YOU WON'T FIND it listed in Canada's calendar of tourist attractions, but it's time once again for one of the ugliest rites of spring that the government there sanctions: the annual clubbing to death of 180,000 baby harp seals. As usual, the Canadian government is upset not so much by the savagery of this disgusting business as by the presence of film crews and other spectators who generate justifiable worldwide public revulsion. Also true to annual form, all official pretenses that this is now a regulated and humane business have already been contradicted by new horror shows that were witnessed this week by hundreds of shocked spectators along the shores.
Canadian law bars any onlookers within a half-mile of the slaughtering or any flying within 2,000 feet of a hunt. But on Wednesday, people lining the northern shoreline of Prince Edward Island could see what was happening: Though the government had claimed that licenses would be issued only to hunters who had been trained to kill as humanely as possible, the ice was jammed with club-wielding amateurs, most of whom had never killed a seal before. According the London Daily Telegraph, some of the seals' pups were battered half a dozen times with homemade clubs before they were killed; others were skinned alive before this hunt was called off.
During those scenes, government authorities came on shore and seized cameras and film after a tussle with two members of the Animal Protection Institute; film also was taken from a photographer for the Canadian Press, the national news cooperative. Later, the Fisheries Ministry said the film would be returned.

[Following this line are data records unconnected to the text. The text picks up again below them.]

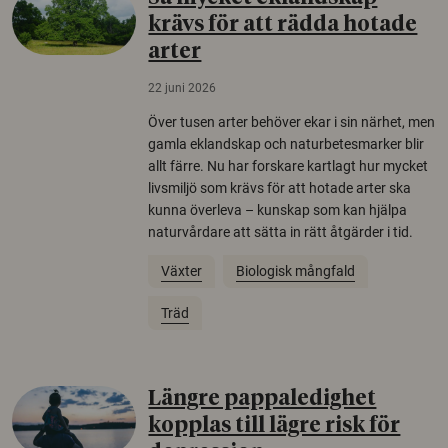
krävs för att rädda hotade
arter
22 juni 2026
Över tusen arter behöver ekar i sin närhet, men
gamla eklandskap och naturbetesmarker blir
allt färre. Nu har forskare kartlagt hur mycket
livsmiljö som krävs för att hotade arter ska
kunna överleva – kunskap som kan hjälpa
naturvårdare att sätta in rätt åtgärder i tid.
Växter
Biologisk mångfald
Träd
Längre pappaledighet
kopplas till lägre risk för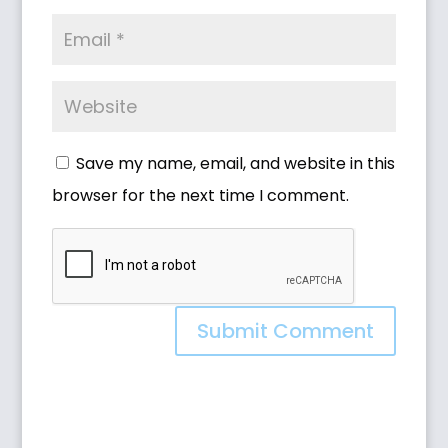
Save my name, email, and website in this
browser for the next time I comment.
Submit Comment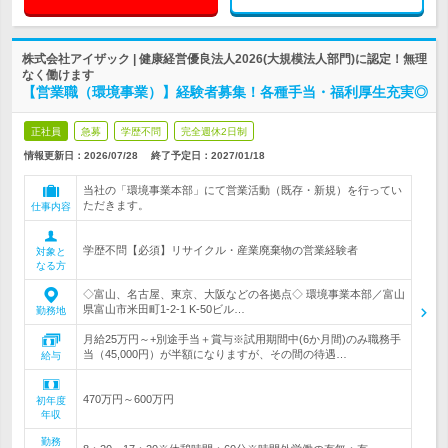
株式会社アイザック | 健康経営優良法人2026(大規模法人部門)に認定！無理
なく働けます
【営業職（環境事業）】経験者募集！各種手当・福利厚生充実◎
正社員
急募
学歴不問
完全週休2日制
情報更新日：2026/07/28
終了予定日：
2027/01/18
当社の「環境事業本部」にて営業活動（既存・新規）を行ってい
ただきます。
仕事内容
学歴不問【必須】リサイクル・産業廃棄物の営業経験者
対象と
なる方
◇富山、名古屋、東京、大阪などの各拠点◇ 環境事業本部／富山
県富山市米田町1-2-1 K-50ビル…
勤務地
月給25万円～+別途手当＋賞与※試用期間中(6か月間)のみ職務手
当（45,000円）が半額になりますが、その間の待遇…
給与
470万円～600万円
初年度
年収
勤務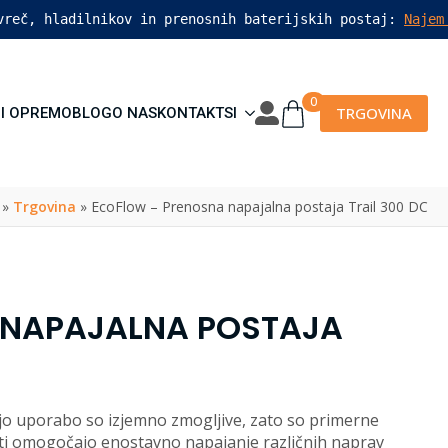
vreč, hladilnikov in prenosnih baterijskih postaj: 
Najem
0
TRGOVINA
I OPREMO
BLOG
O NAS
KONTAKT
SI
»
Trgovina
»
EcoFlow – Prenosna napajalna postaja Trail 300 DC
 NAPAJALNA POSTAJA
jo uporabo so izjemno zmogljive, zato so primerne
ti omogočajo enostavno napajanje različnih naprav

We've seen more than enough film already, and we've heard the arguments over whether the harp seal population is or isn't in serious jeopardy. If there is any reason to keep on killing these little mammals for their pelts -- and we can think of many other things to wear -- the least the Canadian government could do is 1) stop licensing novices and goons to club the daylights out of baby seals, and 2) get serious about setting limits and policing the slaughter.